EXERCISE:
Scan the records for the word "like". Report each line where it occurs.

SOURCE MATERIAL:
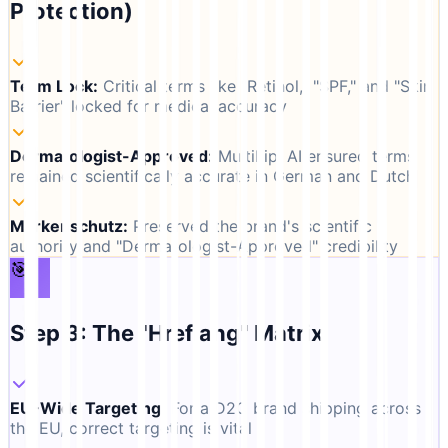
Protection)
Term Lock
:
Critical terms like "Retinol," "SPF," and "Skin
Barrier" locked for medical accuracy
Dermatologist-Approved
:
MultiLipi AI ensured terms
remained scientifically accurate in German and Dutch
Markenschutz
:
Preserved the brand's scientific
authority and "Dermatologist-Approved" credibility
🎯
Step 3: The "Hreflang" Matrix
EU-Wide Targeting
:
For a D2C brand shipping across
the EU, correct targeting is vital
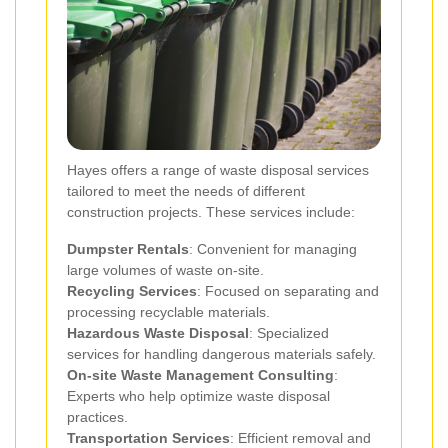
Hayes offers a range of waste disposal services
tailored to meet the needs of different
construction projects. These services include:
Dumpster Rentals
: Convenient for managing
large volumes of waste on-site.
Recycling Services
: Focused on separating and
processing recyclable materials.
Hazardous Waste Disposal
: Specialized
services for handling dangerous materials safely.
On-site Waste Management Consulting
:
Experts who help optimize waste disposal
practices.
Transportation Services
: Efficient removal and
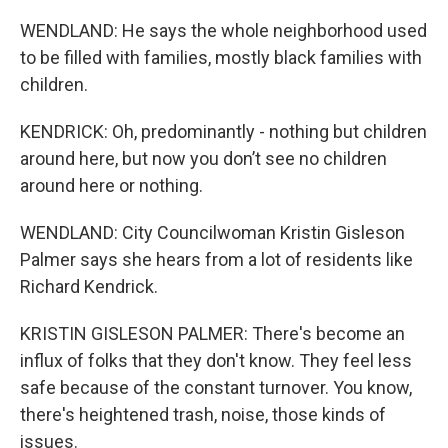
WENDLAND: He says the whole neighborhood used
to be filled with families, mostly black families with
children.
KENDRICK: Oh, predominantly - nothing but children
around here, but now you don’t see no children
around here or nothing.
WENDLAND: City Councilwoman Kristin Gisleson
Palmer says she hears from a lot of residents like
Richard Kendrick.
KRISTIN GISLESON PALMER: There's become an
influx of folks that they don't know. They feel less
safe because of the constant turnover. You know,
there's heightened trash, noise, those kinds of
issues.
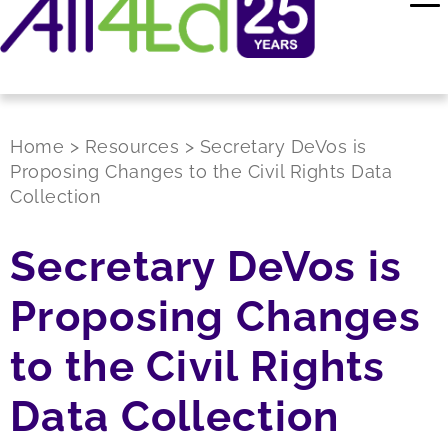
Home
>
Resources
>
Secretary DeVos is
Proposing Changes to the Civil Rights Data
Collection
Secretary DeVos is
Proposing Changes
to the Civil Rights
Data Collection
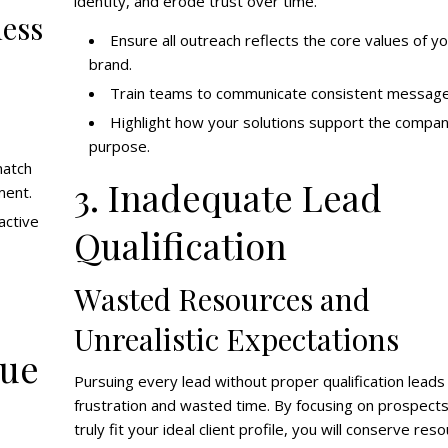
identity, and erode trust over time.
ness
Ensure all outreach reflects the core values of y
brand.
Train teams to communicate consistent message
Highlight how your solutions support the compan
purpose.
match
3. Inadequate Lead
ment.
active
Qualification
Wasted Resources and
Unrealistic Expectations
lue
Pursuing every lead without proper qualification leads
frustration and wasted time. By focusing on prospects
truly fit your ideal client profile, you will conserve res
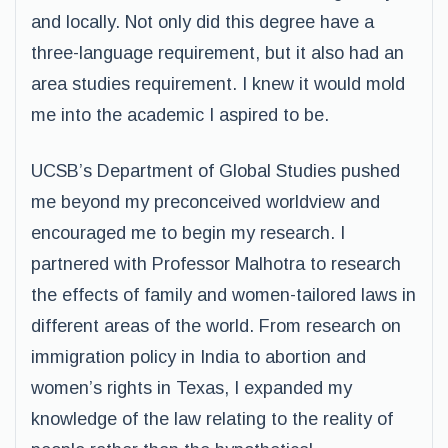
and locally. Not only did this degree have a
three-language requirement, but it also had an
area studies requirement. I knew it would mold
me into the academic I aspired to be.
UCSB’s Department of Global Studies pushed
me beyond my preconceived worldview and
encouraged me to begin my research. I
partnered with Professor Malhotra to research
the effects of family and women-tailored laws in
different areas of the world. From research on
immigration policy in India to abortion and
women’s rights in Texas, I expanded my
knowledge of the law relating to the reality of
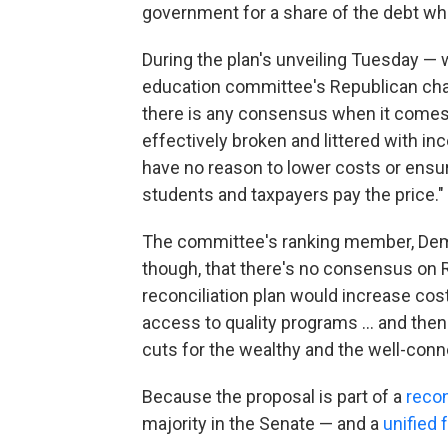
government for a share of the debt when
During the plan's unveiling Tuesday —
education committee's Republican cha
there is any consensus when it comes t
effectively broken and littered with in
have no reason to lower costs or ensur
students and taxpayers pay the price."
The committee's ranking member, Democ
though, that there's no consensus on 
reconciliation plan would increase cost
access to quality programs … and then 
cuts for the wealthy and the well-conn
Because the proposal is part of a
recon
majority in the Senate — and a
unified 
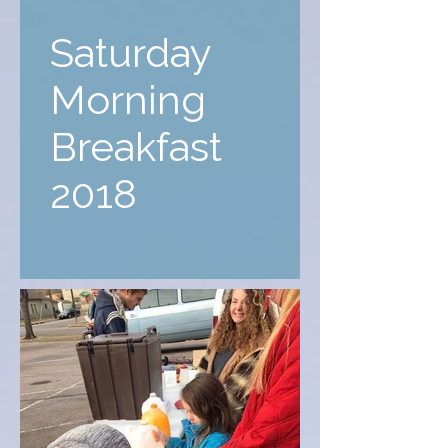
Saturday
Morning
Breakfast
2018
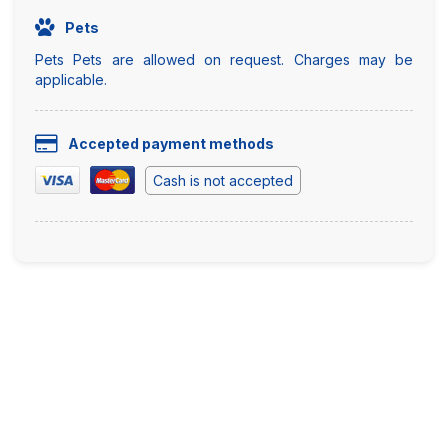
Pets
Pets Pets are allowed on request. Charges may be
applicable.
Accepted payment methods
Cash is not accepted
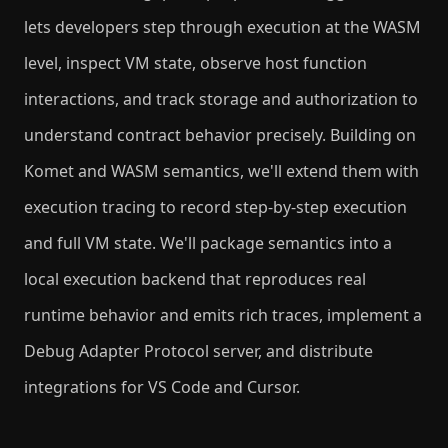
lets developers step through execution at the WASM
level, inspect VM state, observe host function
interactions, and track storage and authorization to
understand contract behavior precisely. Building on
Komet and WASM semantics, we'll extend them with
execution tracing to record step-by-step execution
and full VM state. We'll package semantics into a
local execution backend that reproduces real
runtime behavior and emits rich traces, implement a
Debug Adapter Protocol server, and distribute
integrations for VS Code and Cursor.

EXERCISE SOLUTION:
Critical terms like "Retinol," "SPF," and "Skin
Palmer says she hears from a lot of residents like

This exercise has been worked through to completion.